The Black Hole (short story)

The coffee shop is warm.  The windows that separate the customers from the four o’clock February darkness stream with condensation on one side, and rain on the other.  Anne sits in the corner, as usual, where she can watch the women with their best friends and toddlers in high chairs.  But it is the children in school uniform who catch her attention today.  Neat shirts with ties and hair in plaits.  Lovingly ironed, lovingly plaited.  Small hands curling around crayons, colouring.  “Don’t use so much black,” the bigger girl says.  “It ruins everything.”

Anne used to hate school, especially primary school.  She was afraid all the time.  The teachers were mostly nuns, and the ones who shouted were the nicer ones.  Silence was more deadly.  Their faces were framed by square wimples emphasising grimace lines and faint moustaches.  She marvelled at their black-clad bodies gliding by with hands hidden in mysterious folds.  She was clever and mostly well-behaved, but all she remembered were the slaps and the fear.

              School seems different now.  She often watches the children running and laughing their way towards the waiting mothers with their arms folded at the school gate.  In contrast to her memory of heavy brown satchels and duffle coats they look colourful and happy.  But Anne’s two wouldn’t be going.  One year she bought them uniforms, a boy’s and a girl’s. Navy trousers, a pinafore, two shirts and two grey jumpers.
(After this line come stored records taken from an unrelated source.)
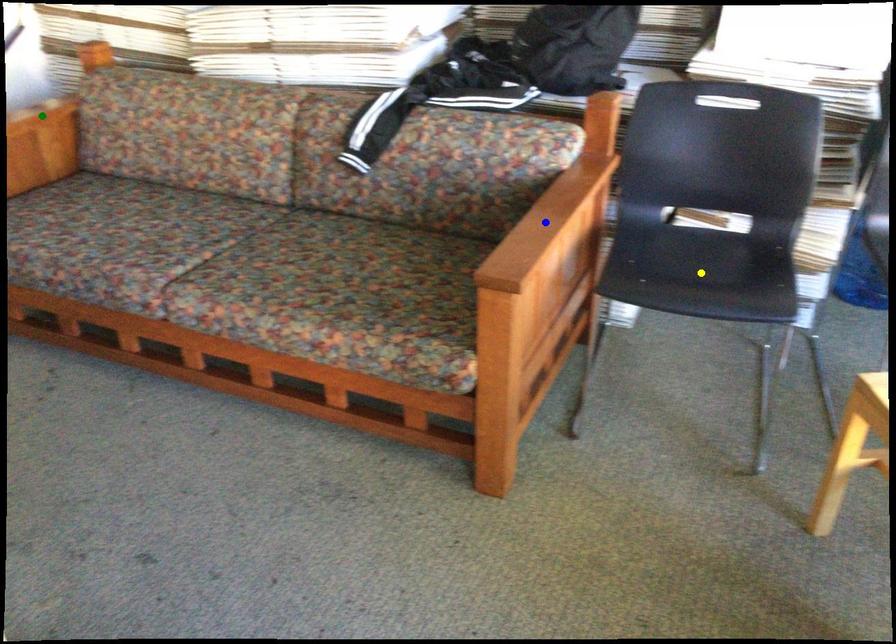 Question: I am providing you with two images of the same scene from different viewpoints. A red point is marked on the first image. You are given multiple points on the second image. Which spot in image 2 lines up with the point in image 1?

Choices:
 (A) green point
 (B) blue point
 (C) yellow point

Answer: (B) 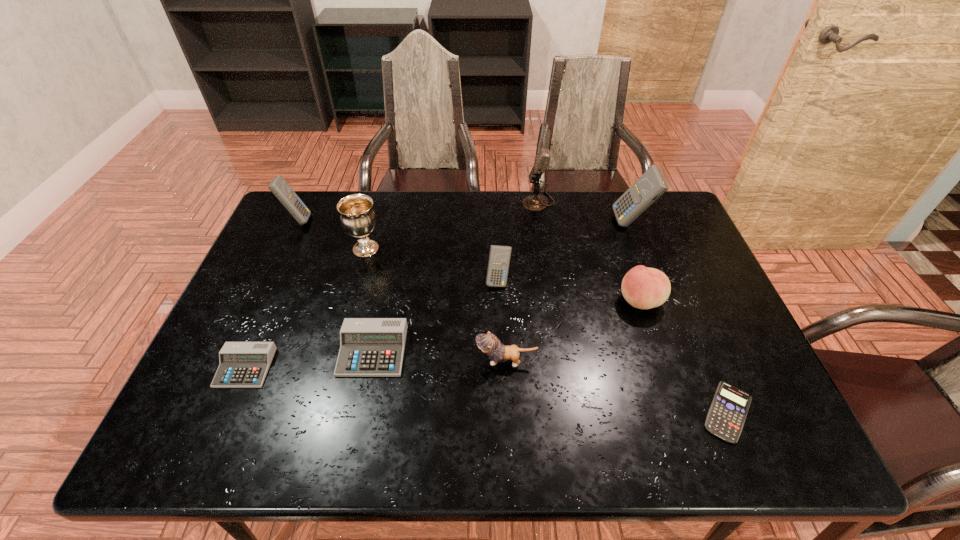 In the image, there is a desktop. What are the coordinates of `free space at the left edge` in the screenshot? It's located at (269, 314).

Find the location of a particular element. This screenshot has width=960, height=540. free space at the right edge of the desktop is located at coordinates (686, 258).

The width and height of the screenshot is (960, 540). In order to click on vacant space at the near right corner of the desktop in this screenshot , I will do `click(751, 448)`.

At what (x,y) coordinates should I click in order to perform the action: click on unoccupied area between the farthest object and the peach. Please return your answer as a coordinate pair (x, y). Looking at the image, I should click on (589, 251).

Identify the location of free space between the second biggest blue calculator and the fourth calculator from left to right. Image resolution: width=960 pixels, height=540 pixels. (397, 250).

Locate an element on the screen. free space between the fourth nearest calculator and the nearest blue calculator is located at coordinates (613, 346).

Where is `empty location between the seventh nearest object and the kitten`? empty location between the seventh nearest object and the kitten is located at coordinates (436, 305).

Image resolution: width=960 pixels, height=540 pixels. Find the location of `vacant space in between the peach and the second shortest object`. vacant space in between the peach and the second shortest object is located at coordinates (443, 334).

What are the coordinates of `unoccupied area between the third smallest blue calculator and the tallest calculator` in the screenshot? It's located at (465, 221).

This screenshot has height=540, width=960. Find the location of `free spot between the nearest blue calculator and the tallest calculator`. free spot between the nearest blue calculator and the tallest calculator is located at coordinates (680, 317).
She hung them in the wardrobe and, when he saw them, he said she was mad.  He left that summer.  It wasn’t just about the uniforms.  She had no love left anyway and she didn’t really miss him.  The house is quiet now - more time to think.
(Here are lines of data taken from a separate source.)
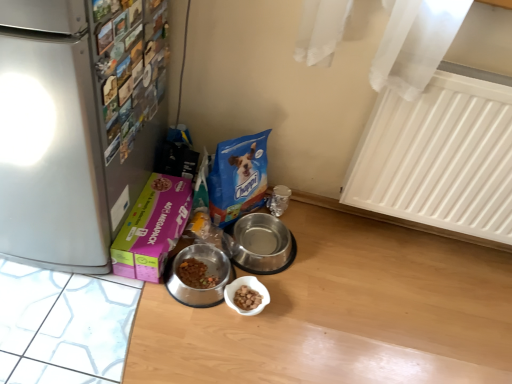 Question: Considering their positions, is white plastic radiator at upper right located in front of or behind metallic stainless steel bowl at center, arranged as the 2th appliance when viewed from the right?

Choices:
 (A) front
 (B) behind

Answer: (A)

Question: In terms of width, does white plastic radiator at upper right look wider or thinner when compared to metallic stainless steel bowl at center, arranged as the 2th appliance when viewed from the right?

Choices:
 (A) thin
 (B) wide

Answer: (A)

Question: Which is nearer to the satin silver refrigerator at left?

Choices:
 (A) pink cardboard box at lower left
 (B) white plastic radiator at upper right
 (C) silver metallic bowl at center, the 2th appliance from the left
 (D) metallic stainless steel bowl at center, arranged as the 2th appliance when viewed from the right

Answer: (A)

Question: Estimate the real-world distances between objects in this image. Which object is closer to the silver metallic bowl at center, acting as the first appliance starting from the right?

Choices:
 (A) satin silver refrigerator at left
 (B) metallic stainless steel bowl at center, arranged as the 2th appliance when viewed from the right
 (C) white plastic radiator at upper right
 (D) pink cardboard box at lower left

Answer: (B)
            Of course the babies were given names, but Anne didn’t like to use them.  She never said their names out loud.   It was too personal.  A reminder of their black hair and soft stillness.  Ciarán and Bróna whose lives inside her were the only lives they had.  Their mouths made the shape of a cry but they had no voice and no breath.  Soft, slender fingers that would never play the piano.  Lungs like deflated balloons.  A cruel type of parenthood bestowed on them, twice.  He had been just as upset as she was at the deliveries, maybe even more so.  But he got over it.  They didn’t live in him.
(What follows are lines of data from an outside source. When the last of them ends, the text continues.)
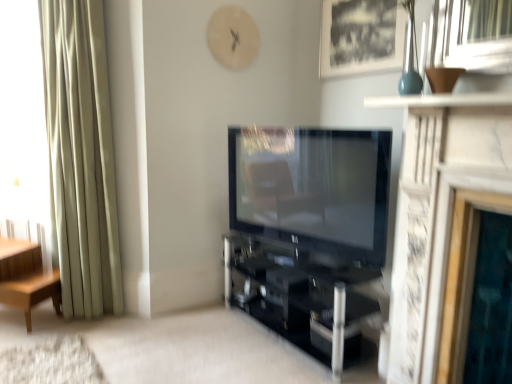 The image size is (512, 384). Describe the element at coordinates (312, 188) in the screenshot. I see `matte black tv at center` at that location.

Locate an element on the screen. The height and width of the screenshot is (384, 512). silky beige curtain at left is located at coordinates (81, 157).

Measure the distance between point (x=399, y=55) and camera.

Point (x=399, y=55) is 7.58 feet from camera.

Where is `black glass shelf at center`? black glass shelf at center is located at coordinates (300, 296).

What do you see at coordinates (26, 277) in the screenshot?
I see `light brown wood side table at left` at bounding box center [26, 277].

This screenshot has height=384, width=512. Find the location of `matte black tv at center`. matte black tv at center is located at coordinates (312, 188).

Considering the sizes of black glass shelf at center and light brown wood side table at left in the image, is black glass shelf at center taller or shorter than light brown wood side table at left?

In the image, black glass shelf at center appears to be shorter than light brown wood side table at left.

In order to click on shelf above the light brown wood side table at left (from a real-world perspective) in this screenshot , I will do `click(300, 296)`.

Between black glass shelf at center and light brown wood side table at left, which one has larger size?

With larger size is black glass shelf at center.

In the image, is black glass shelf at center on the left side or the right side of light brown wood side table at left?

From the image, it's evident that black glass shelf at center is to the right of light brown wood side table at left.

Considering the relative sizes of matte black tv at center and black glass shelf at center in the image provided, is matte black tv at center bigger than black glass shelf at center?

No, matte black tv at center is not bigger than black glass shelf at center.

Considering the positions of objects matte black tv at center and black glass shelf at center in the image provided, who is in front, matte black tv at center or black glass shelf at center?

matte black tv at center is more forward.

From a real-world perspective, which object stands above the other?

From a 3D spatial view, matte black tv at center is above.

Could you tell me if matte black tv at center is facing black glass shelf at center?

No, matte black tv at center is not turned towards black glass shelf at center.

Is silky beige curtain at left at the back of black glass shelf at center?

No, black glass shelf at center is not facing away from silky beige curtain at left.

You are a GUI agent. You are given a task and a screenshot of the screen. Output one action in this format:
    pyautogui.click(x=<x>, y=<y>)
    Task: Click on the shelf below the silky beige curtain at left (from the image's perspective)
    
    Given the screenshot: What is the action you would take?
    pyautogui.click(x=300, y=296)

Does black glass shelf at center have a smaller size compared to silky beige curtain at left?

No.

Considering the points (304, 304) and (84, 135), which point is behind, point (304, 304) or point (84, 135)?

Positioned behind is point (84, 135).

Between silky beige curtain at left and matte black tv at center, which one has smaller size?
            The uniformed children in the coffee shop are drinking Coke and eating chocolate.  It’s all around their mouths and she can see the chocolate on their teeth when they laugh. Their mother smiles at them and wipes their faces with a napkin.  Foolish woman.  The babies would never have eaten chocolate.  Once she told a woman in the coffee shop that she should give her children healthier food that wouldn’t rot their teeth.  The woman called her crazy.  Maybe she was right.  They couldn’t all be wrong.  They have children, and she doesn’t.  They win. 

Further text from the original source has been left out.